Take That chronology
| III (2014) | Wonderland (2017) | Odyssey (2018) |

Singles from Wonderland
- "Giants" Released: 17 February 2017; "New Day" Released: 5 May 2017;

= Wonderland (Take That album) =

Wonderland is the eighth studio album by English band Take That. It was released on 24 March 2017 through Polydor Records.

== Background ==
On 22 October 2016 Take That announced the album and its release date along with the tour dates for Wonderland Live in support of it, which started in May 2017. It was also confirmed that Robbie Williams and Jason Orange would not be rejoining the band for the album and tour.
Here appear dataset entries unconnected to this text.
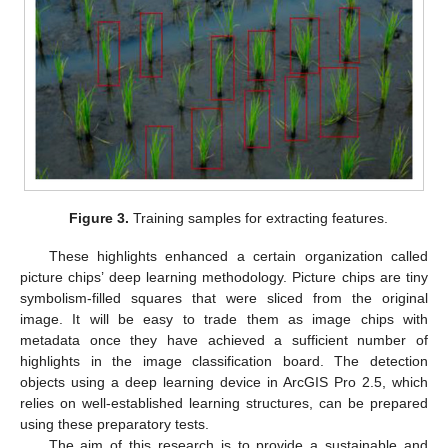
Figure 3.
Training samples for extracting features.
These highlights enhanced a certain organization called
picture chips’ deep learning methodology. Picture chips are tiny
symbolism-filled squares that were sliced from the original
image. It will be easy to trade them as image chips with
metadata once they have achieved a sufficient number of
highlights in the image classification board. The detection
objects using a deep learning device in ArcGIS Pro 2.5, which
relies on well-established learning structures, can be prepared
using these preparatory tests.
The aim of this research is to provide a sustainable and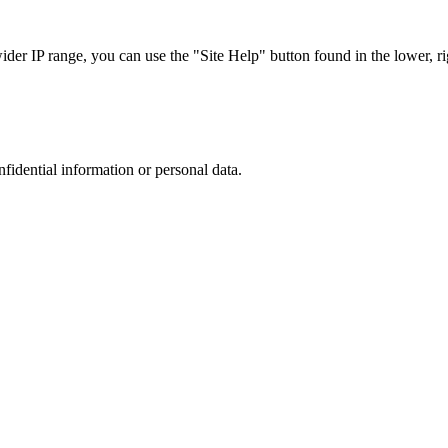
r IP range, you can use the "Site Help" button found in the lower, rig
nfidential information or personal data.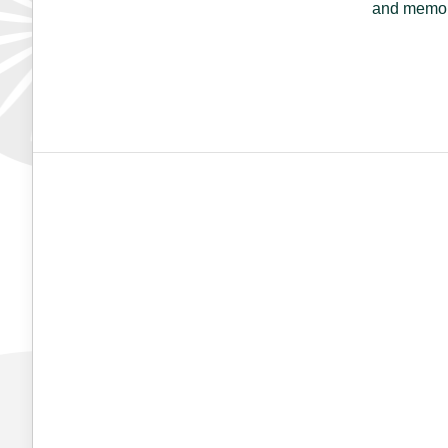
and memori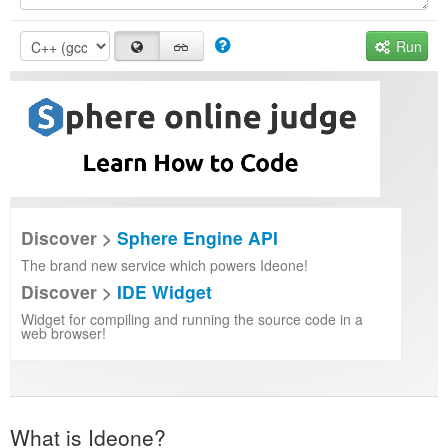
Run
Discover >
Sphere Engine API
The brand new service which powers Ideone!
Discover >
IDE Widget
Widget for compiling and running the source code in a
web browser!
What is Ideone?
The band worked with various producers on the album including Tony Hoffer, Stuart Price and Mike Crossey.

==Critical reception==
David Smyth from the London Evening Standard gave a positive three-star review, calling it "Enough to thrill the masses, and business as usual", and wrote: "Their eighth album overall feels like business as usual too, with a full sound, rich in arm-waving choruses and blandly uplifting lyrics ("Music makes me feel good," "We can conquer any mountain," "Every morning is a brand new day," etc.)." Michael Cragg from The Guardian gave a mixed two-star review, calling Take That "The boyband equivalent of a Reliant Robin", and went on to write: "the overwhelming feeling is of an album made purely to justify taking the show around the arenas. While that's not exactly a new concept, the cynicism of the idea bleeds into the music, with most of the tracks built around cavernous, chant heavy choruses."

== Promotion ==

=== Singles ===
"Cry" was released as a collaboration single with Drum and bass group Sigma on 20 May 2016 and is included on the deluxe version of the album.

"Giants" was released on 17 February 2017 as the first official group led single for the album and was produced by Mark Ralph. it peaked at 13 on the UK Singles Chart.

"New Day" was released on 5 May 2017 as the second single.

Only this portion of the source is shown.